▼
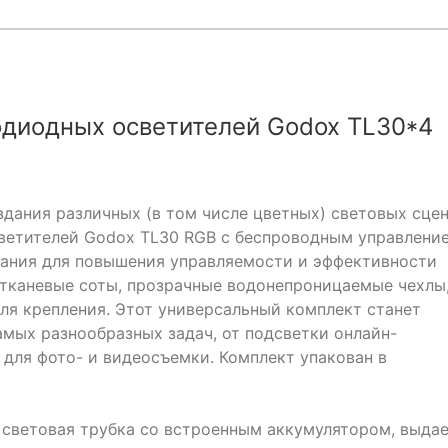
одиодных осветителей Godox TL30*4
здания различных (в том числе цветных) световых сцен
ветителей Godox TL30 RGB с беспроводным управлени
вания для повышения управляемости и эффективности
 тканевые соты, прозрачные водонепроницаемые чехлы
ля крепления. Этот универсальный комплект станет
мых разнообразных задач, от подсветки онлайн-
для фото- и видеосъемки. Комплект упакован в
 световая трубка со встроенным аккумулятором, выда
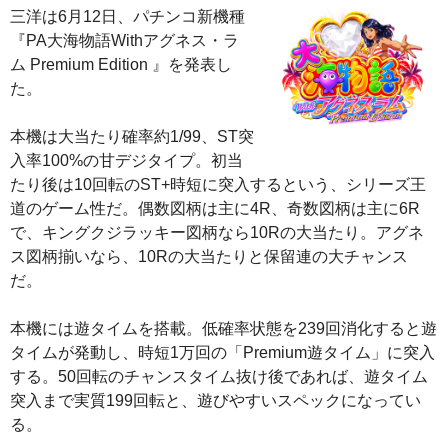
三洋は6月12日、パチンコ新機種
『PA大海物語Withアグネス・ラ
ム Premium Edition 』を発表し
た。
本機は大当たり確率約1/99、ST突
入率100%の甘デジタイプ。初当
たり後は10回転のST+時短に突入するという、シリーズ王
道のゲーム性だ。偶数図柄は主に4R、奇数図柄は主に6R
で、キングクジラッキー図柄なら10Rの大当たり。アグネ
ス図柄揃いなら、10Rの大当たりと保留連の大チャンス
だ。
本機には遊タイムを搭載。低確率状態を239回消化すると遊
タイムが発動し、時短1万回の「Premium遊タイム」に突入
する。50回転のチャンスタイム抜け後であれば、遊タイム
突入まで実質199回転と、遊びやすいスペックになってい
る。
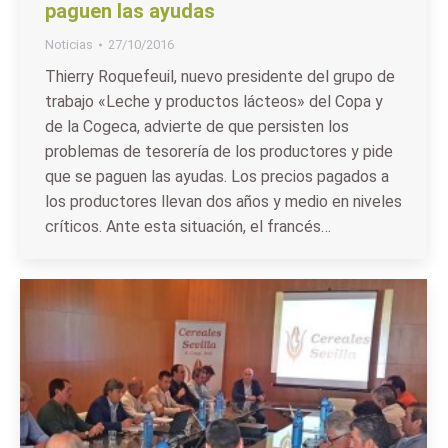
paguen las ayudas
Noticias
27/10/2016
Thierry Roquefeuil, nuevo presidente del grupo de
trabajo «Leche y productos lácteos» del Copa y
de la Cogeca, advierte de que persisten los
problemas de tesorería de los productores y pide
que se paguen las ayudas. Los precios pagados a
los productores llevan dos años y medio en niveles
críticos. Ante esta situación, el francés…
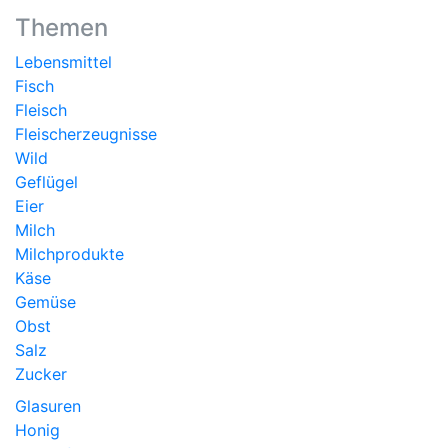
Themen
Lebensmittel
Fisch
Fleisch
Fleischerzeugnisse
Wild
Geflügel
Eier
Milch
Milchprodukte
Käse
Gemüse
Obst
Salz
Zucker
Glasuren
Honig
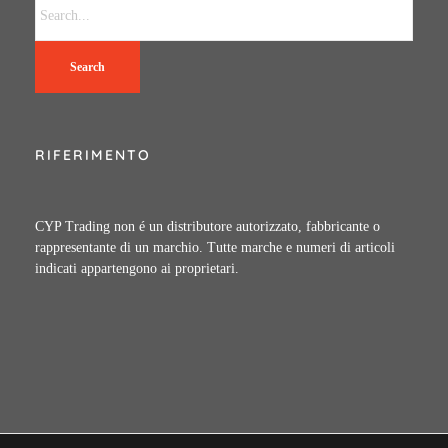
Search
RIFERIMENTO
CYP Trading non é un distributore autorizzato, fabbricante o
rappresentante di un marchio. Tutte marche e numeri di articoli
indicati appartengono ai proprietari.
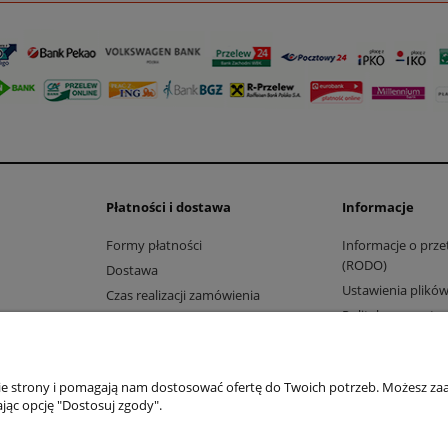
Płatności i dostawa
Informacje
Formy płatności
Informacje o prz
(RODO)
Dostawa
Ustawienia plików
Czas realizacji zamówienia
Polityka prywatno
Jak kupować?
Sklep internetowy Shoper.pl
nie strony i pomagają nam dostosować ofertę do Twoich potrzeb. Możesz zaa
jąc opcję "Dostosuj zgody".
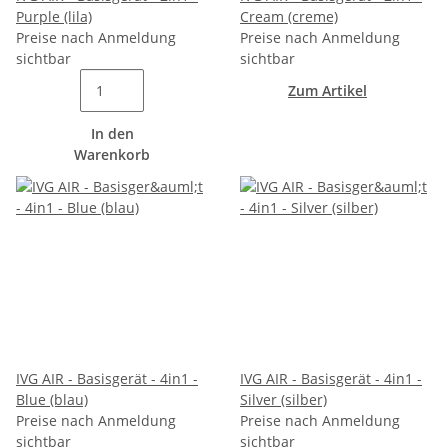
Purple (lila)
Cream (creme)
Preise nach Anmeldung
Preise nach Anmeldung
sichtbar
sichtbar
Zum Artikel
In den
Warenkorb
IVG AIR - Basisgerät - 4in1 -
IVG AIR - Basisgerät - 4in1 -
Blue (blau)
Silver (silber)
Preise nach Anmeldung
Preise nach Anmeldung
sichtbar
sichtbar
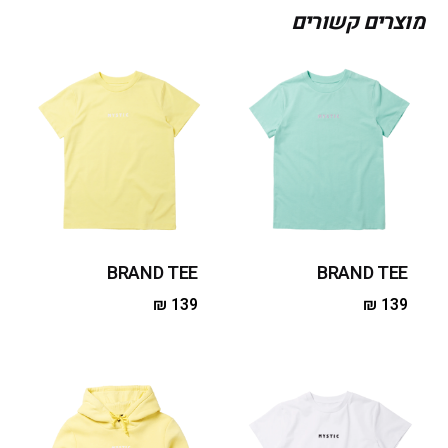
מוצרים קשורים
BRAND TEE
BRAND TEE
₪
139
₪
139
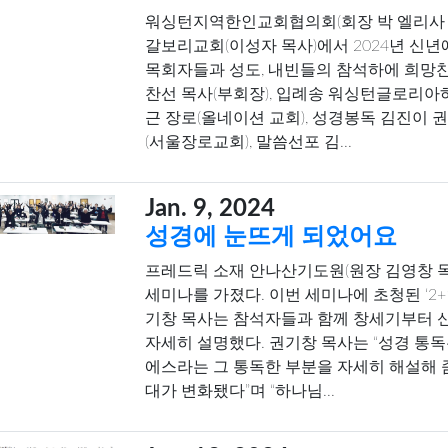
워싱턴지역한인교회협의회(회장 박 엘리사 
갈보리교회(이성자 목사)에서 2024년 신년
목회자들과 성도, 내빈들의 참석하에 희망찬
찬선 목사(부회장), 입례송 워싱턴글로리아하
근 장로(올네이션 교회), 성경봉독 김진이 
(서울장로교회), 말씀선포 김...
Jan. 9, 2024
성경에 눈뜨게 되었어요
프레드릭 소재 안나산기도원(원장 김영창 목사
세미나를 가졌다. 이번 세미나에 초청된 ‘2+
기창 목사는 참석자들과 함께 창세기부터 신
자세히 설명했다. 권기창 목사는 “성경 통
에스라는 그 통독한 부분을 자세히 해설해 
대가 변화됐다”며 “하나님...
▲
WHAT YOU ARE ASKED TO DO:
The expected output is every entry above, character for character, with no pictures.

RESULT FOR THIS EXERCISE:
одиодных осветителей Godox TL30*4
здания различных (в том числе цветных) световых сцен
ветителей Godox TL30 RGB с беспроводным управлени
вания для повышения управляемости и эффективности
 тканевые соты, прозрачные водонепроницаемые чехлы
ля крепления. Этот универсальный комплект станет
мых разнообразных задач, от подсветки онлайн-
для фото- и видеосъемки. Комплект упакован в
 световая трубка со встроенным аккумулятором, выда
三洋は6月12日、パチンコ新機種
『PA大海物語Withアグネス・ラ
ム Premium Edition 』を発表し
た。
本機は大当たり確率約1/99、ST突
入率100%の甘デジタイプ。初当
たり後は10回転のST+時短に突入するという、シリーズ王
道のゲーム性だ。偶数図柄は主に4R、奇数図柄は主に6R
で、キングクジラッキー図柄なら10Rの大当たり。アグネ
ス図柄揃いなら、10Rの大当たりと保留連の大チャンス
だ。
本機には遊タイムを搭載。低確率状態を239回消化すると遊
タイムが発動し、時短1万回の「Premium遊タイム」に突入
する。50回転のチャンスタイム抜け後であれば、遊タイム
突入まで実質199回転と、遊びやすいスペックになってい
る。
paguen las ayudas
Noticias
27/10/2016
Thierry Roquefeuil, nuevo presidente del grupo de
trabajo «Leche y productos lácteos» del Copa y
de la Cogeca, advierte de que persisten los
problemas de tesorería de los productores y pide
que se paguen las ayudas. Los precios pagados a
los productores llevan dos años y medio en niveles
críticos. Ante esta situación, el francés…
Themen
Lebensmittel
Fisch
Fleisch
Fleischerzeugnisse
Wild
Geflügel
Eier
Milch
Milchprodukte
Käse
Gemüse
Obst
Salz
Zucker
Glasuren
Honig
Search
RIFERIMENTO
CYP Trading non é un distributore autorizzato, fabbricante o
rappresentante di un marchio. Tutte marche e numeri di articoli
indicati appartengono ai proprietari.
Płatności i dostawa
Informacje
Formy płatności
Informacje o prz
(RODO)
Dostawa
Ustawienia plików
Czas realizacji zamówienia
Polityka prywatno
Jak kupować?
Sklep internetowy Shoper.pl
nie strony i pomagają nam dostosować ofertę do Twoich potrzeb. Możesz zaa
jąc opcję "Dostosuj zgody".
Purple (lila)
Cream (creme)
Preise nach Anmeldung
Preise nach Anmeldung
sichtbar
sichtbar
Zum Artikel
In den
Warenkorb
IVG AIR - Basisgerät - 4in1 -
IVG AIR - Basisgerät - 4in1 -
Blue (blau)
Silver (silber)
Preise nach Anmeldung
Preise nach Anmeldung
sichtbar
sichtbar
מוצרים קשורים
BRAND TEE
BRAND TEE
₪
139
₪
139
워싱턴지역한인교회협의회(회장 박 엘리사 
갈보리교회(이성자 목사)에서 2024년 신년
목회자들과 성도, 내빈들의 참석하에 희망찬
찬선 목사(부회장), 입례송 워싱턴글로리아하
근 장로(올네이션 교회), 성경봉독 김진이 
(서울장로교회), 말씀선포 김...
Jan. 9, 2024
성경에 눈뜨게 되었어요
프레드릭 소재 안나산기도원(원장 김영창 목사
세미나를 가졌다. 이번 세미나에 초청된 ‘2+
기창 목사는 참석자들과 함께 창세기부터 신
자세히 설명했다. 권기창 목사는 “성경 통
에스라는 그 통독한 부분을 자세히 해설해 
대가 변화됐다”며 “하나님...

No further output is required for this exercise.